Member Spotlight on “Sir” Robert Antonini, WWII Vet & Witty Raconteur
Mar 3, 2021
2 min read
By Laurie Mason Programs & Communications Coordinator
Everyone calls Robert Antonini “Sir Robert,” a moniker he gave himself. “It’s because I’m above and beyond the ordinary,” he jokes, but his self-deprecating manner suggests he doesn’t really believe that. Yet it’s true. At 94, Sir Robert is fit, sharp and always quick with a witty retort. Someone says, “You made up the name and it stuck. That means something!” His deadpan response: “It means you’re stuck with it.” Robert Antonini grew up in Cleveland to an Italian immigrant family, one of six children. His father was a musician who taught all of his kids to play an instrument. Sir Robert’s instrument growing up was the saxophone. “I played for a short while,” he says. “But I wasn’t very good.” Of his mother, who lived to 103, Sir Robert says, "My mother was special. She was good all the way around. She cooked, she cleaned, she took care of six kids."
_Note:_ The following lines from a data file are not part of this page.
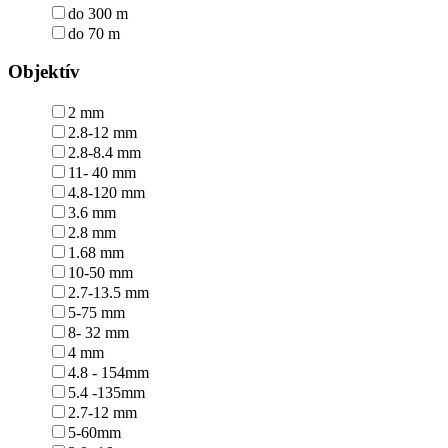
do 300 m
do 70 m
Objektív
2 mm
2.8-12 mm
2.8-8.4 mm
11- 40 mm
4.8-120 mm
3.6 mm
2.8 mm
1.68 mm
10-50 mm
2.7-13.5 mm
5-75 mm
8- 32 mm
4 mm
4.8 - 154mm
5.4 -135mm
2.7-12 mm
5-60mm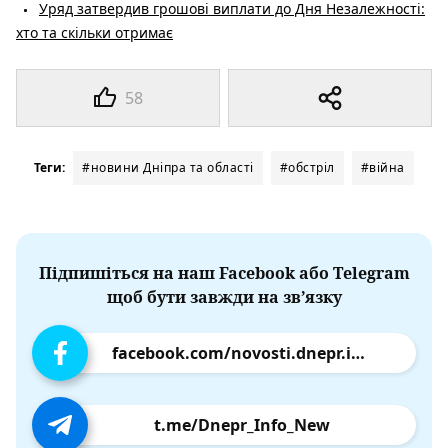
Уряд затвердив грошові виплати до Дня Незалежності:
хто та скільки отримає
58
Теги:
#новини Дніпра та області
#обстріл
#війна
Підпишіться на наш Facebook або Telegram
щоб бути завжди на зв’язку
facebook.com/novosti.dnepr.info
t.me/Dnepr_Info_New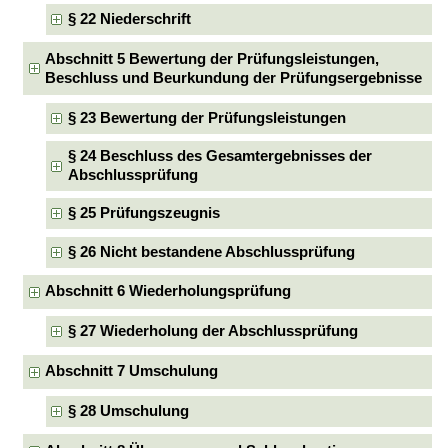
§ 22 Niederschrift
Abschnitt 5 Bewertung der Prüfungsleistungen,
Beschluss und Beurkundung der Prüfungsergebnisse
§ 23 Bewertung der Prüfungsleistungen
§ 24 Beschluss des Gesamtergebnisses der
Abschlussprüfung
§ 25 Prüfungszeugnis
§ 26 Nicht bestandene Abschlussprüfung
Abschnitt 6 Wiederholungsprüfung
§ 27 Wiederholung der Abschlussprüfung
Abschnitt 7 Umschulung
§ 28 Umschulung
Like many of his generation, Sir Robert was drafted into the Army during WWII while still in high school and shipped off to the Philippines. After his two-year stint in the service, he moved to Los Angeles and studied acting and dancing. While his Hollywood career never quite got off the ground, (“I was too short”) he is still the one you want around when music is playing. “Sir Robert loves to dance,” says Kim Larsen, Family Services manager. “Before the pandemic, we had our live bands coming once a month. Robert was the first one to get up and dance with anyone, sweeping them around the courtyard.”
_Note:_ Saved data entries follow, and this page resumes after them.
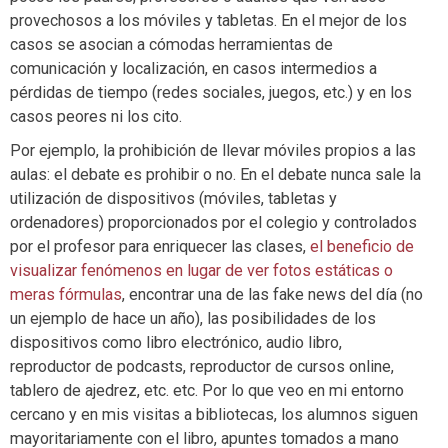
provechosos a los móviles y tabletas. En el mejor de los
casos se asocian a cómodas herramientas de
comunicación y localización, en casos intermedios a
pérdidas de tiempo (redes sociales, juegos, etc.) y en los
casos peores ni los cito.
Por ejemplo, la prohibición de llevar móviles propios a las
aulas: el debate es prohibir o no. En el debate nunca sale la
utilización de dispositivos (móviles, tabletas y
ordenadores) proporcionados por el colegio y controlados
por el profesor para enriquecer las clases,
el beneficio de
visualizar fenómenos en lugar de ver fotos estáticas o
meras fórmulas
, encontrar una de las fake news del día (no
un ejemplo de hace un año), las posibilidades de los
dispositivos como libro electrónico, audio libro,
reproductor de podcasts, reproductor de cursos online,
tablero de ajedrez, etc. etc. Por lo que veo en mi entorno
cercano y en mis visitas a bibliotecas, los alumnos siguen
mayoritariamente con el libro, apuntes tomados a mano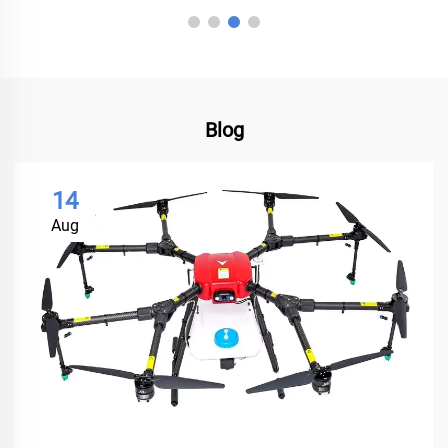
Blog
14
Aug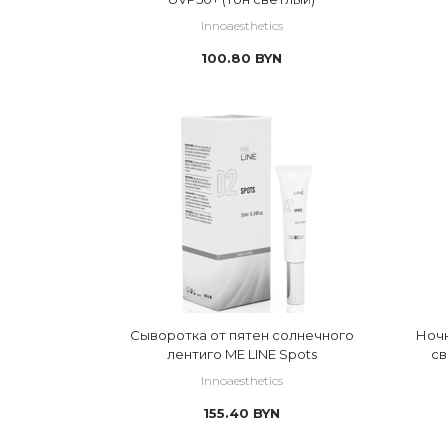
Innoaesthetics
100.80
BYN
Сыворотка от пятен солнечного
Ночн
лентиго ME LINE Spots
св
Innoaesthetics
155.40
BYN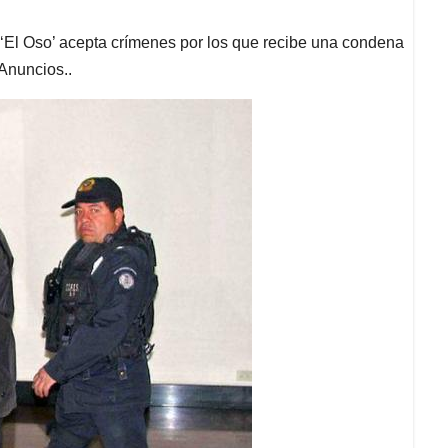
as ‘El Oso’ acepta crímenes por los que recibe una condena
Anuncios..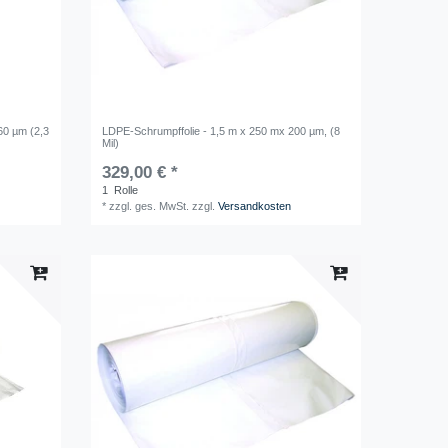
60 µm (2,3
LDPE-Schrumpffolie - 1,5 m x 250 mx 200 µm, (8
Mil)
329,00 € *
1
Rolle
*
zzgl. ges. MwSt.
zzgl.
Versandkosten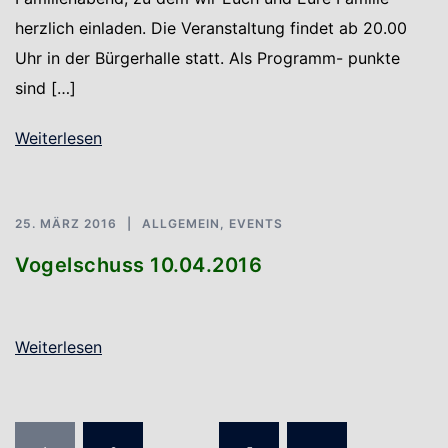
herzlich einladen. Die Veranstaltung findet ab 20.00
Uhr in der Bürgerhalle statt. Als Programm- punkte
sind […]
Weiterlesen
25. MÄRZ 2016
ALLGEMEIN
,
EVENTS
Vogelschuss 10.04.2016
Weiterlesen
Seitennummerierung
Hollywood career or no, there was a measure of old Hollywood glamor during his time spent as roadie with the Ray Anthony Orchestra, which recorded with Frank Sinatra among other greats. Ray, having changed his surname from Antonini, is Sir Robert’s older brother. “You couldn’t go by Antonini and have a dance band in them days,” notes Sir Robert. “Any foreign-sounding name was no good.” (At 99, Ray Anthony is the last living member of the Glenn Miller Orchestra.) Brother Leo Anthony played sax in the Ray Anthony Orchestra. Of that time he quips, “Well, it wasn’t what you’d call working!” Good memories? “When you’re young you have good memories of being young no matter what you’re doing,” he says. "That wasn’t glamorous to me. It was different, but I wasn’t a phony worrying about the people I met.” He did meet both Marylin Monroe and Frank Sinatra, however. “My brother had a Marilyn party at his house in Beverly Hills,” he says. “He had steps coming from the street. She came down those steps and you knew when she had arrived even if you weren’t looking.” Another time, in Las Vegas, Frank Sinatra was in the audience and joined the band on stage for a song.
These days, Sir Robert’s main companion is his friendly shih tzu Dolly, for whom he cooks (and sneaks generous slabs of turkey from his sandwich during a recent picnic). Summing up his long life’s philosophy he says, “I don’t take things too seriously. I take it as the day comes. I’m not thinking of dying. First you gotta think of living.”